India is seeking to increase the share of gas in its energy mix from 6.2 per cent to 15 per cent by 2030 but progress on meeting the target and deregulating the sector has been slow. Mr Vaidya, who took over as IOC chairman in July, said the refiner was also seeking to expand capacity in petrochemicals and catch up with peers Reliance Industries — the flagship company of billionaire Mukesh Ambani — and Gail.

Probal Sen, oil and gas analyst at Centrum Broking in Mumbai, said IOC was “sounding the alarm” by underlining the impact of new lockdowns. Other companies were predicting a faster return to relative normality. Mr Sen pointed to a flood of new cases hitting Andhra Pradesh, Karnataka and Kerala. “Recovery looks difficult, we don’t know whether there will be multiple lockdowns imposed,” he said.

As MRC wrote before, Indian Oil Corporation Ltd (IOCL) was in plans to undertake a planned shutdown at its polypropylene (PP) plant in Paradip last weekend. The plant is expected to remain under maintenance for about two weeks. Located at Paradip in the India state of Odisha, the PP plant comprises of two lines with a production capacity of 340,000 mt/year each.

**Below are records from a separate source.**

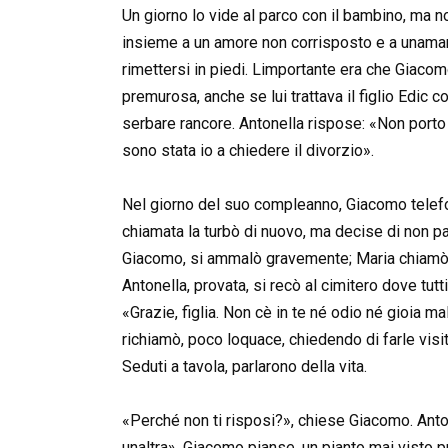
Un giorno lo vide al parco con il bambino, ma no
insieme a un amore non corrisposto e a unamara
rimettersi in piedi. Limportante era che Giacom
premurosa, anche se lui trattava il figlio Edic
serbare rancore. Antonella rispose: «Non porto
sono stata io a chiedere il divorzio».
Nel giorno del suo compleanno, Giacomo telefo
chiamata la turbò di nuovo, ma decise di non pa
Giacomo, si ammalò gravemente; Maria chiamò 
Antonella, provata, si recò al cimitero dove tutt
«Grazie, figlia. Non cè in te né odio né gioia 
richiamò, poco loquace, chiedendo di farle visit
Seduti a tavola, parlarono della vita.
«Perché non ti risposi?», chiese Giacomo. Ant
unaltra». Giacomo pianse, un pianto mai visto p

We remind that Indian Oil Corp restarted operation at its naphtha cracker in India in early-October, 2019, after completing maintenance works. The cracker was shut in early-September, 2019 for a maintenance turnaround. Located in Panipat, in the northern Indian state of Haryana, the cracker has an ethylene production capacity of 857,000 mt/year and propylene capacity of 425,000 mt/year.

According to MRC's DataScope report, PP imports into Russia rose in the first six months of 2020 by 21% year on year to 105,300 tonnes. Propylene homopolymer (homopolymer PP) accounted for the main increase in imports.

Indian Oil Corporation Limited, or IndianOil, is an Indian state-owned oil and gas corporation with its headquarters in New Delhi, India.